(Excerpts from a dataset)
####

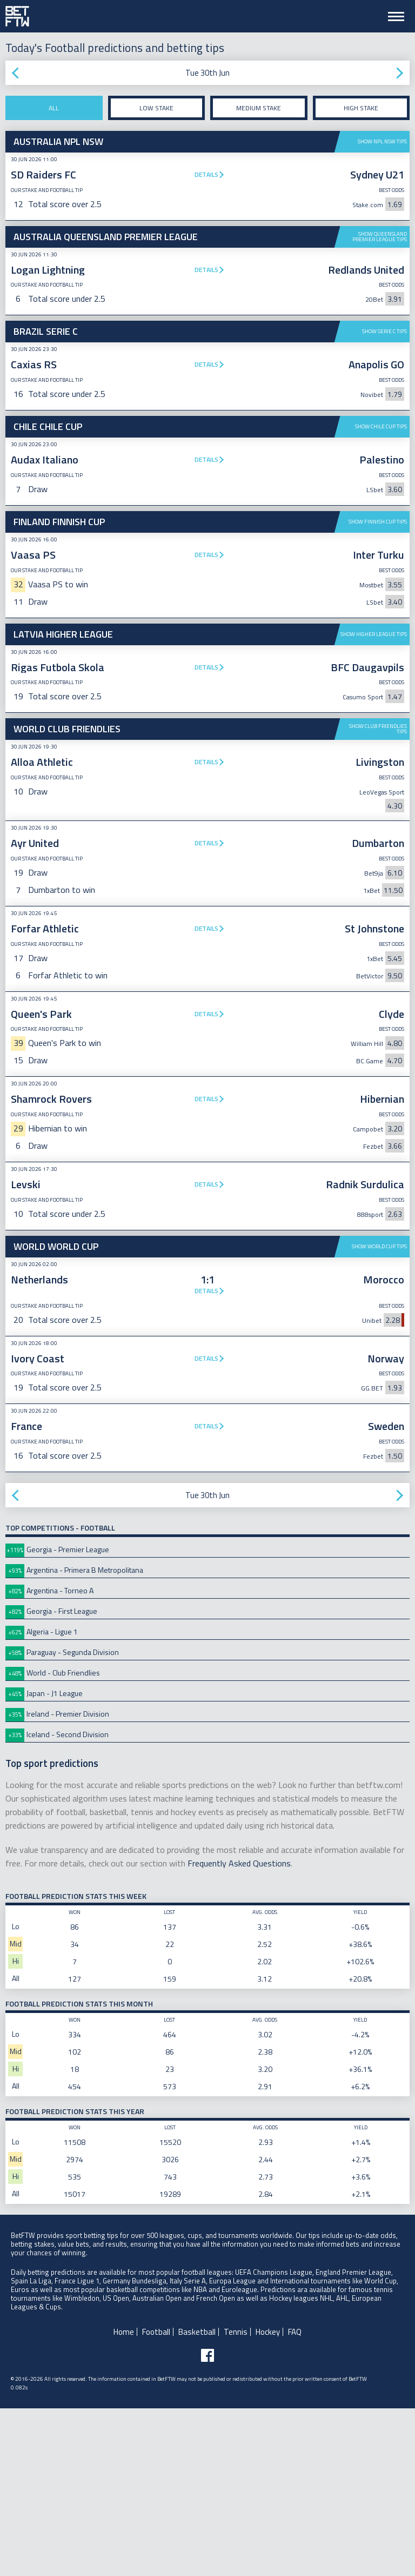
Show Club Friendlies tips (378, 896)
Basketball (197, 2499)
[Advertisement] (207, 704)
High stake (361, 108)
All (54, 108)
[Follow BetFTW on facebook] (207, 2523)
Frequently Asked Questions (239, 2030)
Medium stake (258, 108)
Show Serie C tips (384, 331)
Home (123, 2499)
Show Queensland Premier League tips (379, 236)
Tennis (235, 2499)
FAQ (295, 2499)
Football (156, 2499)
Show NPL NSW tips (382, 141)
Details (206, 174)
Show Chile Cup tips (381, 426)
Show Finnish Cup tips (378, 522)
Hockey (268, 2499)
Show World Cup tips (379, 1414)
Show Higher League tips (373, 802)
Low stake (156, 108)
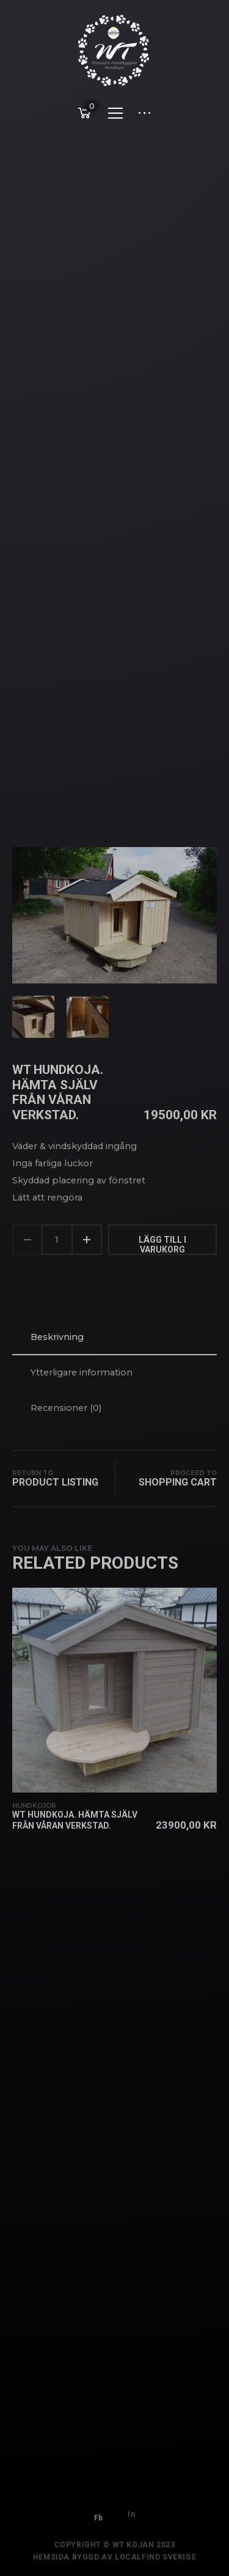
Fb (98, 2510)
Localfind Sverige (155, 2562)
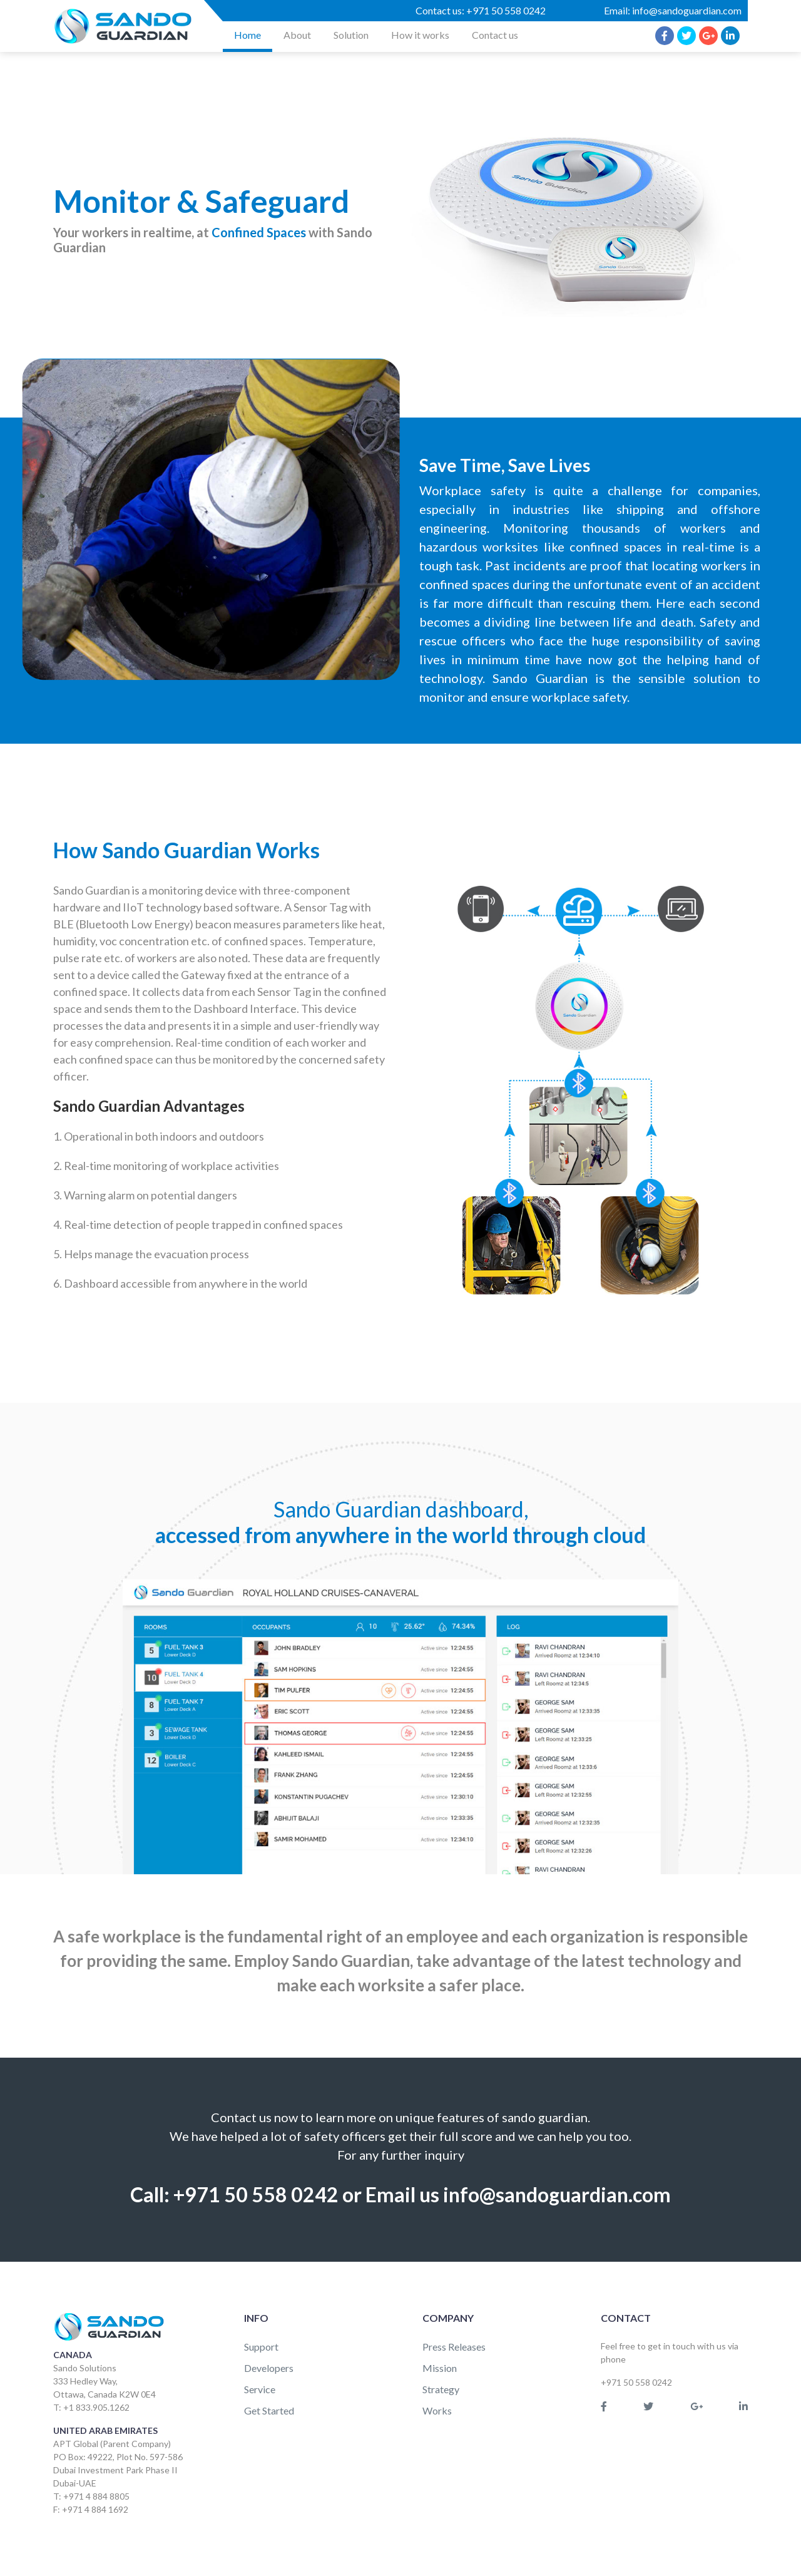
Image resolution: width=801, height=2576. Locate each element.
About (297, 35)
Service (259, 2389)
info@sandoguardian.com (687, 10)
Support (261, 2347)
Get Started (269, 2410)
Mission (439, 2368)
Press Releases (454, 2347)
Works (437, 2410)
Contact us (495, 35)
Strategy (440, 2389)
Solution (351, 35)
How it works (420, 35)
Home (247, 35)
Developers (268, 2368)
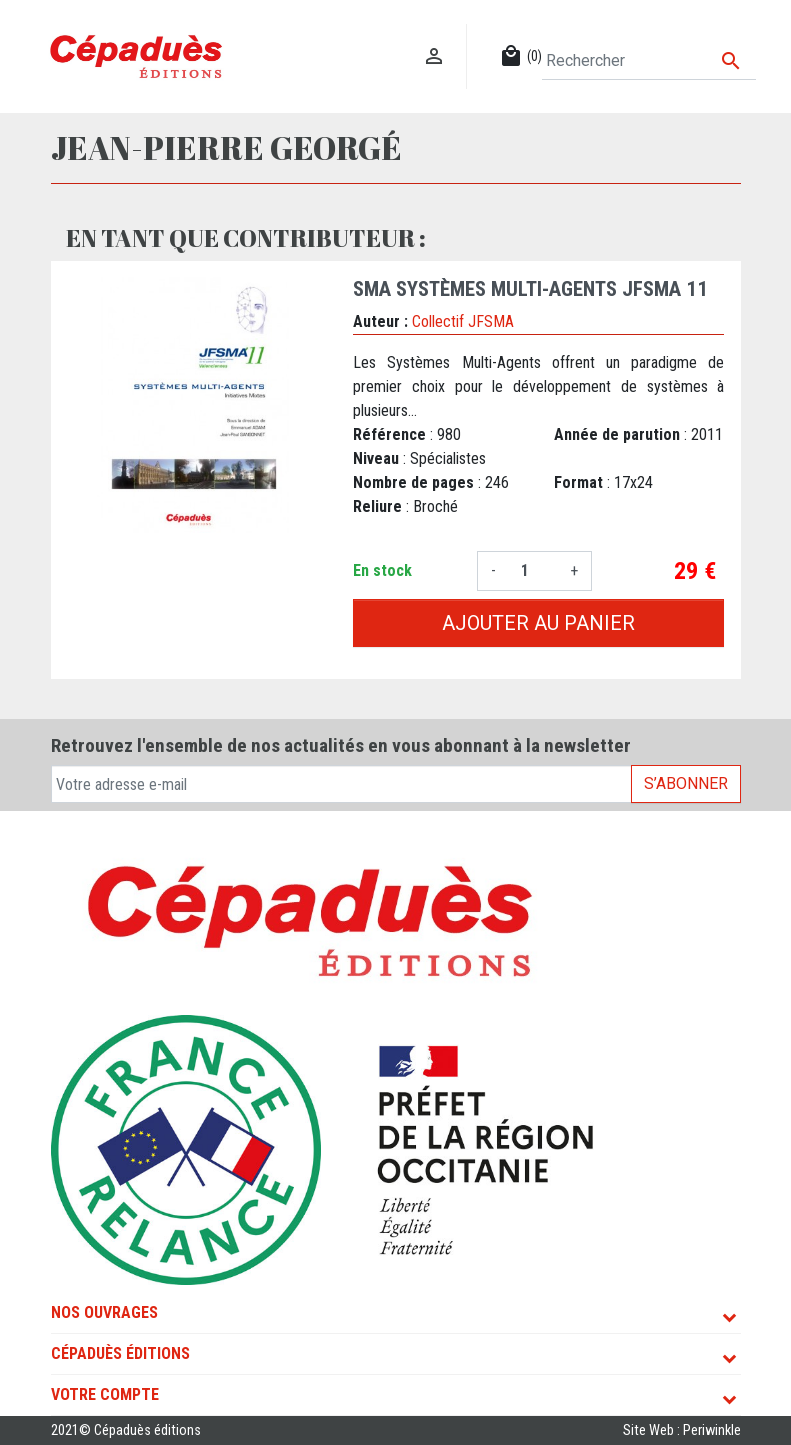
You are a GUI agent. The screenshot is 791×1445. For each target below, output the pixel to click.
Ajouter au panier (538, 623)
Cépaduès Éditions (120, 1353)
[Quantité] (533, 571)
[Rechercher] (648, 61)
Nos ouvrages (104, 1312)
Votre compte (105, 1394)
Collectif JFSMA (463, 321)
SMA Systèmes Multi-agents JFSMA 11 (530, 289)
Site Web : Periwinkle (682, 1430)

####

▶ [Problem] Among the entries above, find the line with "Show Finnish Cup tips (378, 522)" and repeat exactly from there through the line with "Service (259, 2389)", leaving out the pictures.

▶ [Response area]
Show Finnish Cup tips (378, 522)
Hockey (268, 2499)
Show World Cup tips (379, 1414)
Show Higher League tips (373, 802)
Low stake (156, 108)
Fb (98, 2510)
Localfind Sverige (155, 2562)
Image resolution: width=801, height=2576. Locate each element.
About (297, 35)
Service (259, 2389)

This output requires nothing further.